Politics
Oli attacks Dahal, Nepal, avoiding criticism of MCC
UML, which stayed out of US aid passage process, stresses implementation.Tika R Pradhan
The main opposition CPN-UML has taken a middle way on the Millennium Challenge Corporation Nepal Compact, two days after it was ratified by Parliament amid the party’s obstructions, neither hailing the move nor criticising it. The party, however, questioned the process, which it chose to stay away from.
Four coalition partners Nepali Congress, Communist Party of Nepal (Maoist Centre), CPN (Unified Socialist), Janata Samajbadi Party on Sunday voted to ratify the $500 million American compact along with an “‘interpretative declaration.”
The UML on Tuesday said that the ruling coalition’s ‘interpretative declaration’ was just a ploy to deceive people and that it was a ridiculous move on the part of the ruling coalition to clarify something that is already in the agreement.

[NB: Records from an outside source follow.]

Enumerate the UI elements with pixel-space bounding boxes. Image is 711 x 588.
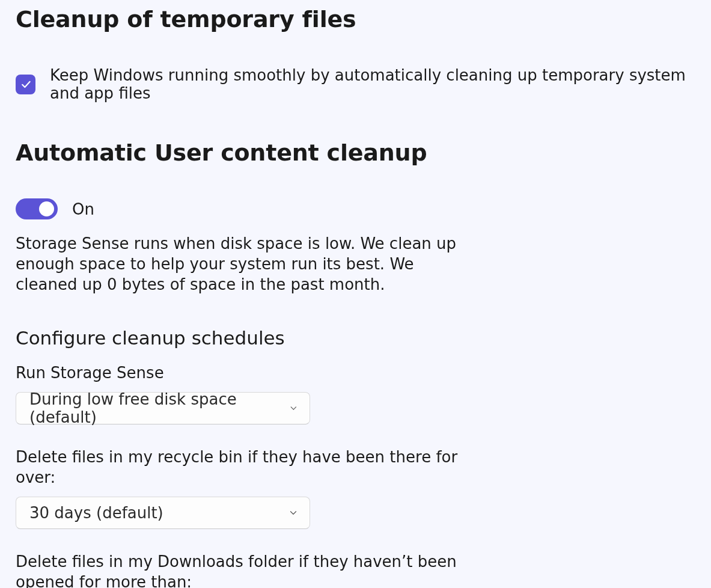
chevron-down-icon — [288, 507, 299, 518]
chevron-down-icon — [288, 403, 299, 414]
storage-sense-toggle-row: On — [16, 198, 695, 219]
recycle-bin-field: Delete files in my recycle bin if they h… — [16, 447, 695, 529]
recycle-bin-label: Delete files in my recycle bin if they h… — [16, 447, 472, 488]
run-storage-sense-label: Run Storage Sense — [16, 363, 472, 384]
recycle-bin-value: 30 days (default) — [29, 504, 163, 522]
run-storage-sense-value: During low free disk space (default) — [29, 390, 288, 426]
storage-sense-toggle[interactable] — [16, 198, 58, 219]
storage-sense-toggle-label: On — [72, 200, 94, 218]
downloads-label: Delete files in my Downloads folder if t… — [16, 552, 472, 588]
cleanup-temp-files-heading: Cleanup of temporary files — [16, 6, 695, 32]
run-storage-sense-field: Run Storage Sense During low free disk s… — [16, 363, 695, 424]
checkmark-icon — [20, 78, 32, 90]
auto-clean-checkbox[interactable] — [16, 75, 35, 94]
auto-clean-checkbox-row: Keep Windows running smoothly by automat… — [16, 66, 695, 102]
downloads-field: Delete files in my Downloads folder if t… — [16, 552, 695, 588]
auto-user-cleanup-heading: Automatic User content cleanup — [16, 139, 695, 166]
recycle-bin-dropdown[interactable]: 30 days (default) — [16, 497, 310, 529]
run-storage-sense-dropdown[interactable]: During low free disk space (default) — [16, 392, 310, 424]
auto-clean-checkbox-label: Keep Windows running smoothly by automat… — [50, 66, 695, 102]
configure-schedules-heading: Configure cleanup schedules — [16, 327, 695, 349]
storage-sense-description: Storage Sense runs when disk space is lo… — [16, 234, 478, 295]
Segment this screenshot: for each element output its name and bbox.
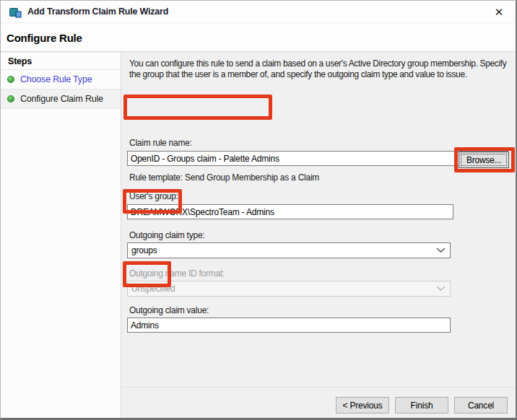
outgoing-claim-value-label: Outgoing claim value: <box>129 305 209 315</box>
wizard-window: Add Transform Claim Rule Wizard ✕ Config… <box>0 0 517 420</box>
footer-divider <box>122 387 517 388</box>
users-group-input[interactable] <box>127 204 453 219</box>
outgoing-name-id-format-label: Outgoing name ID format: <box>129 268 225 279</box>
page-title: Configure Rule <box>6 32 82 44</box>
steps-sidebar: Steps Choose Rule Type Configure Claim R… <box>1 53 121 419</box>
browse-button[interactable]: Browse... <box>459 152 509 168</box>
outgoing-claim-type-dropdown[interactable]: groups <box>127 242 451 258</box>
step-configure-claim-rule[interactable]: Configure Claim Rule <box>1 89 121 109</box>
window-title: Add Transform Claim Rule Wizard <box>27 6 168 17</box>
step-label: Configure Claim Rule <box>20 94 103 104</box>
cancel-button[interactable]: Cancel <box>454 397 508 414</box>
step-label: Choose Rule Type <box>20 74 92 84</box>
claim-rule-name-input[interactable] <box>127 151 508 166</box>
finish-button[interactable]: Finish <box>395 397 448 414</box>
form-pane: You can configure this rule to send a cl… <box>122 53 517 419</box>
users-group-label: User's group: <box>129 191 178 201</box>
chevron-down-icon <box>436 247 446 253</box>
step-current-bullet-icon <box>7 95 14 102</box>
adfs-app-icon <box>8 5 22 19</box>
outgoing-claim-type-label: Outgoing claim type: <box>129 230 204 240</box>
highlight-claim-rule-name <box>123 95 272 120</box>
close-icon[interactable]: ✕ <box>491 4 507 20</box>
title-bar: Add Transform Claim Rule Wizard ✕ <box>1 1 516 23</box>
rule-description: You can configure this rule to send a cl… <box>129 58 513 80</box>
outgoing-claim-type-value: groups <box>131 245 157 255</box>
outgoing-name-id-format-dropdown: Unspecified <box>127 281 451 297</box>
outgoing-name-id-format-value: Unspecified <box>131 284 175 294</box>
rule-template-text: Rule template: Send Group Membership as … <box>129 172 319 183</box>
step-choose-rule-type[interactable]: Choose Rule Type <box>1 70 121 89</box>
chevron-down-icon <box>436 285 446 292</box>
dialog-body: Steps Choose Rule Type Configure Claim R… <box>1 53 517 419</box>
previous-button[interactable]: < Previous <box>336 397 389 414</box>
claim-rule-name-label: Claim rule name: <box>129 138 192 148</box>
step-complete-bullet-icon <box>7 76 14 83</box>
outgoing-claim-value-input[interactable] <box>127 318 451 333</box>
steps-heading: Steps <box>1 53 121 70</box>
header-band: Add Transform Claim Rule Wizard ✕ Config… <box>1 1 516 52</box>
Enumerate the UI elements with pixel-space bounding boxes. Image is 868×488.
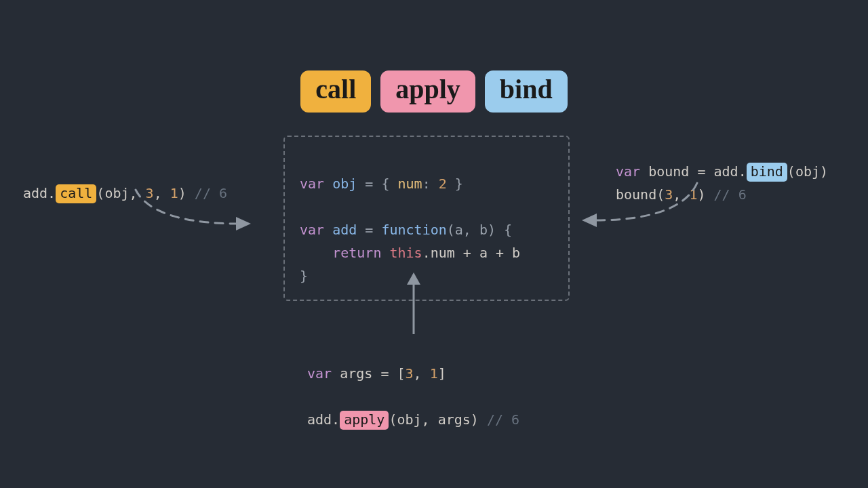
text: , — [673, 186, 689, 203]
definition-box: var obj = { num: 2 } var add = function(… — [283, 136, 570, 301]
number-literal: 2 — [439, 176, 447, 192]
prop-num: num — [398, 176, 422, 192]
punct: : — [422, 176, 439, 192]
text: = add. — [689, 163, 746, 180]
badge-bind: bind — [485, 70, 568, 113]
text: add. — [307, 411, 340, 428]
number-literal: 3 — [406, 365, 414, 382]
number-literal: 1 — [430, 365, 438, 382]
brace-close: } — [300, 268, 308, 284]
bind-example: var bound = add.bind(obj) bound(3, 1) //… — [616, 137, 828, 206]
text: ) — [697, 186, 705, 203]
punct: = { — [357, 176, 397, 192]
expr-rest: .num + a + b — [422, 245, 521, 261]
identifier-obj: obj — [332, 176, 357, 192]
keyword-var: var — [616, 163, 640, 180]
badge-apply: apply — [380, 70, 475, 113]
svg-marker-1 — [582, 214, 597, 227]
identifier-add: add — [332, 222, 357, 238]
highlight-bind: bind — [747, 163, 787, 182]
highlight-call: call — [56, 184, 96, 203]
number-literal: 1 — [689, 186, 697, 203]
keyword-var: var — [307, 365, 332, 382]
text: add. — [23, 185, 56, 201]
identifier-args: args — [340, 365, 372, 382]
text: , — [154, 185, 170, 201]
keyword-var: var — [300, 222, 324, 238]
keyword-this: this — [389, 245, 422, 261]
text: bound( — [616, 186, 665, 203]
keyword-var: var — [300, 176, 324, 192]
text: ) — [178, 185, 186, 201]
svg-marker-0 — [236, 217, 251, 230]
text: (obj, args) — [389, 411, 478, 428]
keyword-function: function — [381, 222, 446, 238]
highlight-apply: apply — [340, 411, 389, 430]
comment: // 6 — [479, 411, 519, 428]
apply-example: var args = [3, 1] add.apply(obj, args) /… — [307, 339, 519, 431]
text: , — [414, 365, 430, 382]
text: ] — [438, 365, 446, 382]
punct: (a, b) { — [447, 222, 512, 238]
number-literal: 3 — [146, 185, 154, 201]
text: (obj, — [96, 185, 145, 201]
number-literal: 3 — [665, 186, 673, 203]
call-example: add.call(obj, 3, 1) // 6 — [23, 159, 227, 205]
text: (obj) — [787, 163, 828, 180]
keyword-return: return — [332, 245, 381, 261]
badge-call: call — [300, 70, 371, 113]
number-literal: 1 — [170, 185, 178, 201]
identifier-bound: bound — [648, 163, 689, 180]
comment: // 6 — [705, 186, 746, 203]
punct: } — [447, 176, 463, 192]
comment: // 6 — [186, 185, 227, 201]
punct: = — [357, 222, 381, 238]
text: = [ — [372, 365, 405, 382]
method-badges: call apply bind — [0, 70, 868, 113]
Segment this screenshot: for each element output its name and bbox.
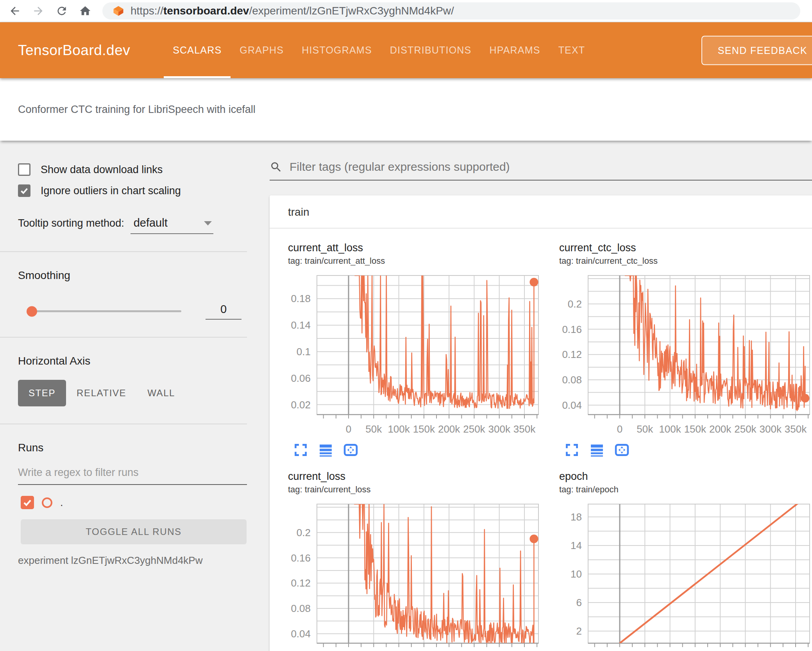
tooltip-sorting-value: default [134, 216, 168, 229]
url-path: /experiment/lzGnETjwRxC3yghNMd4kPw/ [249, 5, 454, 17]
chart-plot-epoch[interactable]: 18141062050k100k150k200k250k300k350k [559, 501, 812, 651]
tab-graphs[interactable]: GRAPHS [231, 22, 293, 78]
series-end-dot [529, 278, 538, 286]
chart-tag: tag: train/current_loss [288, 485, 541, 495]
svg-text:0.16: 0.16 [562, 324, 582, 335]
tab-distributions[interactable]: DISTRIBUTIONS [381, 22, 481, 78]
svg-text:0.12: 0.12 [562, 349, 582, 360]
show-download-row[interactable]: Show data download links [18, 163, 250, 176]
chart-title: current_att_loss [288, 242, 541, 254]
content: Show data download links Ignore outliers… [0, 141, 812, 651]
series-line [625, 275, 805, 411]
experiment-title: Conformer CTC training for LibriSpeech w… [18, 104, 256, 116]
experiment-bar: Conformer CTC training for LibriSpeech w… [0, 78, 812, 141]
svg-text:0: 0 [617, 423, 622, 435]
train-section-title[interactable]: train [270, 195, 812, 229]
svg-text:0.08: 0.08 [291, 603, 311, 614]
smoothing-slider[interactable] [28, 310, 181, 312]
svg-text:0.18: 0.18 [291, 293, 311, 304]
tooltip-sorting-label: Tooltip sorting method: [18, 217, 124, 229]
chart-plot-current_loss[interactable]: 0.20.160.120.080.04050k100k150k200k250k3… [288, 501, 546, 651]
chevron-down-icon [204, 221, 212, 225]
svg-text:2: 2 [576, 625, 582, 637]
charts-grid: current_att_losstag: train/current_att_l… [270, 229, 812, 651]
sidebar: Show data download links Ignore outliers… [0, 141, 250, 651]
tab-scalars[interactable]: SCALARS [164, 22, 231, 78]
log-scale-icon[interactable] [318, 443, 333, 457]
fit-domain-icon[interactable] [615, 443, 629, 457]
svg-text:0.16: 0.16 [291, 552, 311, 564]
chart-toolbar [565, 443, 812, 457]
chart-toolbar [293, 443, 541, 457]
toggle-all-runs-button[interactable]: TOGGLE ALL RUNS [21, 519, 247, 544]
smoothing-label: Smoothing [18, 269, 250, 282]
svg-text:300k: 300k [760, 423, 782, 435]
svg-text:0.06: 0.06 [291, 372, 311, 384]
run-checkbox[interactable] [21, 496, 34, 509]
svg-text:18: 18 [571, 511, 582, 523]
filter-tags-input[interactable] [290, 160, 812, 173]
ignore-outliers-row[interactable]: Ignore outliers in chart scaling [18, 184, 250, 197]
runs-filter-input[interactable] [18, 464, 247, 485]
svg-text:10: 10 [571, 568, 582, 580]
ignore-outliers-checkbox[interactable] [18, 184, 30, 197]
chart-tag: tag: train/current_ctc_loss [559, 256, 812, 266]
show-download-label: Show data download links [41, 164, 163, 176]
smoothing-value-input[interactable] [206, 303, 241, 320]
svg-text:0.1: 0.1 [297, 346, 311, 358]
svg-text:0: 0 [346, 423, 351, 435]
app-header: TensorBoard.dev SCALARSGRAPHSHISTOGRAMSD… [0, 22, 812, 78]
divider [0, 424, 247, 424]
svg-text:200k: 200k [438, 423, 460, 435]
divider [0, 251, 247, 252]
divider [0, 337, 247, 338]
check-icon [20, 186, 29, 195]
tooltip-sorting-select[interactable]: default [131, 216, 213, 234]
address-bar[interactable]: https://tensorboard.dev/experiment/lzGnE… [102, 2, 800, 20]
tab-histograms[interactable]: HISTOGRAMS [293, 22, 381, 78]
series-line [354, 504, 534, 643]
fit-domain-icon[interactable] [343, 443, 358, 457]
svg-text:200k: 200k [709, 423, 732, 435]
tab-text[interactable]: TEXT [549, 22, 594, 78]
svg-text:0.14: 0.14 [291, 319, 311, 331]
chart-tag: tag: train/epoch [559, 485, 812, 495]
fullscreen-icon[interactable] [565, 443, 579, 457]
svg-text:50k: 50k [365, 423, 382, 435]
svg-text:6: 6 [576, 597, 582, 608]
tooltip-sorting-row: Tooltip sorting method: default [18, 216, 250, 234]
series-line [354, 275, 534, 408]
train-card: train current_att_losstag: train/current… [270, 195, 812, 651]
send-feedback-button[interactable]: SEND FEEDBACK [701, 36, 812, 65]
svg-text:0.04: 0.04 [562, 399, 582, 411]
forward-icon[interactable] [32, 5, 45, 17]
fullscreen-icon[interactable] [293, 443, 308, 457]
reload-icon[interactable] [55, 5, 68, 17]
home-icon[interactable] [79, 5, 91, 17]
svg-text:0.04: 0.04 [291, 628, 311, 640]
chart-tag: tag: train/current_att_loss [288, 256, 541, 266]
slider-thumb[interactable] [27, 306, 37, 317]
axis-button-relative[interactable]: RELATIVE [66, 380, 137, 406]
chart-plot-current_ctc_loss[interactable]: 0.20.160.120.080.04050k100k150k200k250k3… [559, 272, 812, 434]
svg-text:250k: 250k [734, 423, 757, 435]
series-line [620, 494, 810, 643]
browser-toolbar: https://tensorboard.dev/experiment/lzGnE… [0, 0, 812, 22]
nav-tabs: SCALARSGRAPHSHISTOGRAMSDISTRIBUTIONSHPAR… [164, 22, 594, 78]
svg-text:100k: 100k [659, 423, 681, 435]
series-end-dot [529, 535, 538, 543]
main-panel: train current_att_losstag: train/current… [250, 141, 812, 651]
svg-text:100k: 100k [388, 423, 410, 435]
back-icon[interactable] [9, 5, 21, 17]
axis-button-step[interactable]: STEP [18, 380, 66, 406]
show-download-checkbox[interactable] [18, 163, 30, 176]
run-row[interactable]: . [18, 496, 250, 509]
axis-button-wall[interactable]: WALL [137, 380, 186, 406]
chart-plot-current_att_loss[interactable]: 0.180.140.10.060.02050k100k150k200k250k3… [288, 272, 546, 434]
chart-title: epoch [559, 470, 812, 483]
search-icon [270, 161, 283, 173]
tab-hparams[interactable]: HPARAMS [480, 22, 549, 78]
smoothing-row [18, 303, 250, 320]
log-scale-icon[interactable] [590, 443, 604, 457]
svg-text:350k: 350k [785, 423, 807, 435]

“To say that the agreement between the two governments can be amended by a unilateral interpretation after almost half a decade of agreement is a misguided attempt to deceive the people, and it is ridiculous,” said Pradeep Gyawali, the deputy general secretary, while reading out party chair KP Sharma Oli’s statement at a press conference in Kathmandu.
“In this regard, the MCC itself has made it clear that such so-called declarations will not make any difference in the agreement. But some leaders are still trying to propagandise the ‘explanatory declaration’ as a vaccine to amend the MCC agreement, which they said was wrong yesterday. This is another ploy to confuse the people.”
Though the UML was for parliamentary ratification of the MCC compact signed in September 2017, it had decided not to make a position on it ever since its chair Oli was ousted as prime minister in July last year.
The compact was registered in Parliament in July 2019 when Oli was prime minister.
When the Sher Bahadur Deuba government prepared to table the compact for its ratification, it maintained that it would make its position clear only after it was tabled.
During Sunday’s deliberations and voting on the compact, the UML continued its House obstructions. It, however, did not create any hurdles in its passage.
The UML said on Tuesday that since the compact has been ratified, it should now be implemented ensuring that it won’t go against national interest.
“The MCC project agreement has been approved by the Parliament. Now it needs to be implemented in a way that does not go against our national interest,” said Oli. “It will be detrimental to the country if further divisions are created about a project that has already been endorsed by the House.”
Oli on Tuesday blamed Maoist Centre chair Pushpa Kamal Dahal and Unified Socialist chair Madhav Nepal for weaponising the MCC compact against him by raising issues like national interest.
The MCC was signed by the Sher Bahadur Deuba-led government in September 2017 which was backed by Communist Party of Nepal (Maoist Centre) after a long exercise from the previous governments.
Oli said some parties in the ruling coalition deployed their cadres on the streets for violent protests while they endorsed the MCC without revisions just to save the Speaker and those like Madhav Nepal as well as to remain in power.
“Can nationalism be exchanged with the positions [of individual leaders]?” said Oli referring to Madhav Nepal and Dahal and Speaker Agni Sapkota.
The statement issued by the UML says that “we should all be clear about the fact that there were deliberate misinformation campaigns against MCC launched with the aim of ousting the then Nepal Communist Party chair and prime minister KP Sharma Oli.”
“That was ill-intentioned and unnecessarily ridiculed and divided the Nepali people for almost three years,” reads the statement. “An unimaginable chasm of mistrust was created among Nepalis through the artificial controversy created by rumours by some with ulterior motives.”
The UML has accused the government of keeping it out of the entire MCC ratification process. However, it was the party that chose to remain out of the process.
Oli said that the current coalition was born out of an unnatural alliance and that it is bent on derailing the constitution.
“We are concerned about democracy and the constitution,” said Oli who did not offer any hints as to how.
The current alliance was formed after Oli’s second House dissolution in May last year, which was overturned by the Supreme Court in July last year, calling it an unconstitutional move.
Hinting at Dahal, with whom Oli once shared chairman’s post in the NCP, Oli said he often wonders why people follow someone who keeps on changing his stance.
Dahal over the past weeks has changed his position multiple times over the MCC compact. His duplicity was exposed when a letter he wrote to the MCC headquarters was leaked, in which he, along with Deuba, clearly sought time to ratify the grant agreement. All the while, he instigated his party members against the compact.
According to Oli, some parties in the coalition have called the MCC agreement treasonous, and thus incited their cadres and created confusion among the people and they made poisonous propaganda.
“A bilateral issue was turned into a geopolitical matter,” he said. “They did everything they could to use the MCC as a weapon against the UML… just to save the coalition, as a breakdown of the alliance could have led to their fallall.”